▸ Work required
Every record should be restated exactly, with no images included.

Records from a data source:
=-=-=-=-=
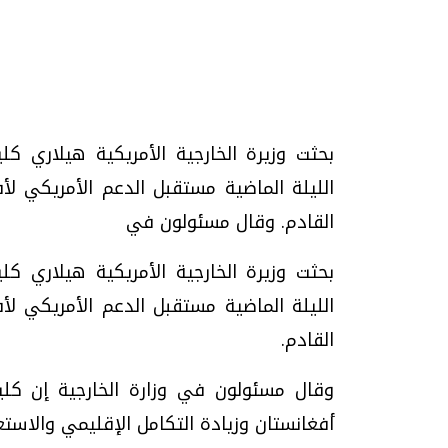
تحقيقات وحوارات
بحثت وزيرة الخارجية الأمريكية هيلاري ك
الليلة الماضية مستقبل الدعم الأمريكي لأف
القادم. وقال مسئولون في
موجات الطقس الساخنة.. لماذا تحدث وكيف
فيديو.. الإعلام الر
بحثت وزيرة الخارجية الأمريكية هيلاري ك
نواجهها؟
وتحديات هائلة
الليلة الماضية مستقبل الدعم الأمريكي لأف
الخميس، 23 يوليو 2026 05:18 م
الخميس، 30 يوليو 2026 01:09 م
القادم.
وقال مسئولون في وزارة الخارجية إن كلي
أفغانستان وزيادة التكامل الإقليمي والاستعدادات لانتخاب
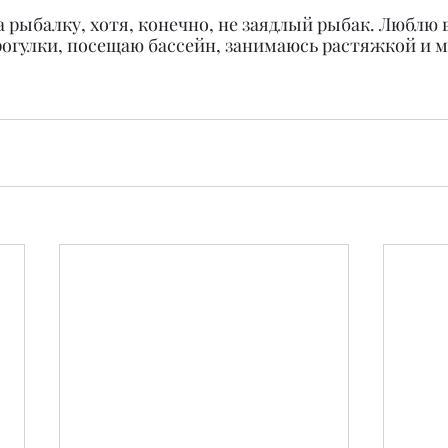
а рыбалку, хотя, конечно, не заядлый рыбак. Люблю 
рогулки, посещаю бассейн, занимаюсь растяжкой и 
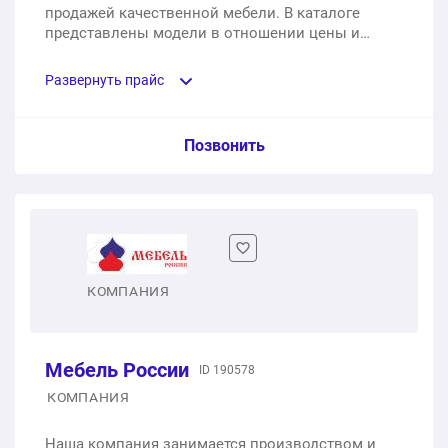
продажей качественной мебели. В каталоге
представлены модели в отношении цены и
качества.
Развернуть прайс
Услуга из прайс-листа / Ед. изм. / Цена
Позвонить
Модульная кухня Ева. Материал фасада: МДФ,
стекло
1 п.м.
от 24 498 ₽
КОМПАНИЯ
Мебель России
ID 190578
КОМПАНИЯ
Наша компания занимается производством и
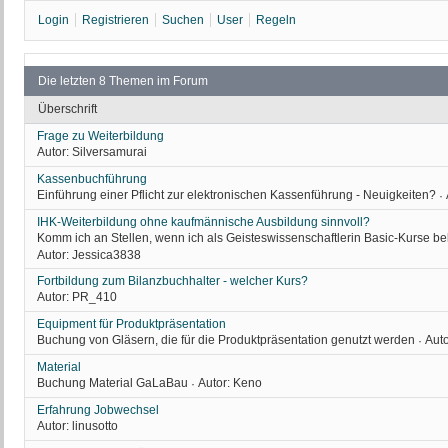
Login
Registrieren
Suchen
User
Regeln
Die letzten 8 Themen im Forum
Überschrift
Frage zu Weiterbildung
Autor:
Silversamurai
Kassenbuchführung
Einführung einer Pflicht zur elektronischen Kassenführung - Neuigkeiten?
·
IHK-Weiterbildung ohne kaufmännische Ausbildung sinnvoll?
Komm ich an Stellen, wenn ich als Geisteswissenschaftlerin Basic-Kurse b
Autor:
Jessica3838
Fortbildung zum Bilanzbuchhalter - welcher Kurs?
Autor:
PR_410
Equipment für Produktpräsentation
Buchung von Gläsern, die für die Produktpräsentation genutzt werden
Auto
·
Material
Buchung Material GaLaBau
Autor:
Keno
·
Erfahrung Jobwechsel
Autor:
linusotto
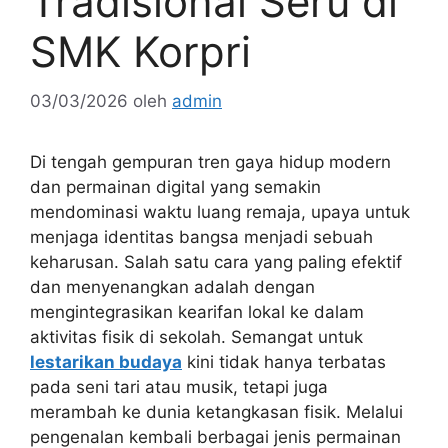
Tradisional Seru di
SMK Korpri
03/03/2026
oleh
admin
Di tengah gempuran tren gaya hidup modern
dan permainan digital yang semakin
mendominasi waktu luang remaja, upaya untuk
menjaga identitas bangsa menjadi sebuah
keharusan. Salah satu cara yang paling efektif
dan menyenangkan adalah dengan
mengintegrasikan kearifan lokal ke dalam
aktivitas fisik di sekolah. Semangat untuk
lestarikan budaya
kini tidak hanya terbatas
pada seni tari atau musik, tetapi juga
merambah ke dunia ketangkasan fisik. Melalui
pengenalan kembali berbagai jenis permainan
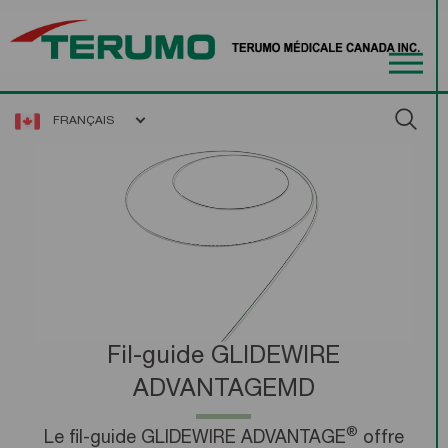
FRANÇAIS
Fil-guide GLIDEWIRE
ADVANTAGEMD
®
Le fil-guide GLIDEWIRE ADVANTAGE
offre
=-=-=-=-=
▸ Task result
تحقيقات وحوارات
بحثت وزيرة الخارجية الأمريكية هيلاري ك
الليلة الماضية مستقبل الدعم الأمريكي لأف
القادم. وقال مسئولون في
موجات الطقس الساخنة.. لماذا تحدث وكيف
فيديو.. الإعلام الر
بحثت وزيرة الخارجية الأمريكية هيلاري ك
نواجهها؟
وتحديات هائلة
الليلة الماضية مستقبل الدعم الأمريكي لأف
الخميس، 23 يوليو 2026 05:18 م
الخميس، 30 يوليو 2026 01:09 م
القادم.
وقال مسئولون في وزارة الخارجية إن كلي
أفغانستان وزيادة التكامل الإقليمي والاستعدادات لانتخاب
а рыбалку, хотя, конечно, не заядлый рыбак. Люблю 
рогулки, посещаю бассейн, занимаюсь растяжкой и 
продажей качественной мебели. В каталоге
представлены модели в отношении цены и
качества.
Развернуть прайс
Услуга из прайс-листа / Ед. изм. / Цена
Позвонить
Модульная кухня Ева. Материал фасада: МДФ,
стекло
1 п.м.
от 24 498 ₽
КОМПАНИЯ
Мебель России
ID 190578
КОМПАНИЯ
Наша компания занимается производством и
Login
Registrieren
Suchen
User
Regeln
Die letzten 8 Themen im Forum
Überschrift
Frage zu Weiterbildung
Autor:
Silversamurai
Kassenbuchführung
Einführung einer Pflicht zur elektronischen Kassenführung - Neuigkeiten?
·
IHK-Weiterbildung ohne kaufmännische Ausbildung sinnvoll?
Komm ich an Stellen, wenn ich als Geisteswissenschaftlerin Basic-Kurse b
Autor:
Jessica3838
Fortbildung zum Bilanzbuchhalter - welcher Kurs?
Autor:
PR_410
Equipment für Produktpräsentation
Buchung von Gläsern, die für die Produktpräsentation genutzt werden
Auto
·
Material
Buchung Material GaLaBau
Autor:
Keno
·
Erfahrung Jobwechsel
Autor:
linusotto
Tradisional Seru di
SMK Korpri
03/03/2026
oleh
admin
Di tengah gempuran tren gaya hidup modern
dan permainan digital yang semakin
mendominasi waktu luang remaja, upaya untuk
menjaga identitas bangsa menjadi sebuah
keharusan. Salah satu cara yang paling efektif
dan menyenangkan adalah dengan
mengintegrasikan kearifan lokal ke dalam
aktivitas fisik di sekolah. Semangat untuk
lestarikan budaya
kini tidak hanya terbatas
pada seni tari atau musik, tetapi juga
merambah ke dunia ketangkasan fisik. Melalui
pengenalan kembali berbagai jenis permainan
FRANÇAIS
Fil-guide GLIDEWIRE
ADVANTAGEMD
®
Le fil-guide GLIDEWIRE ADVANTAGE
offre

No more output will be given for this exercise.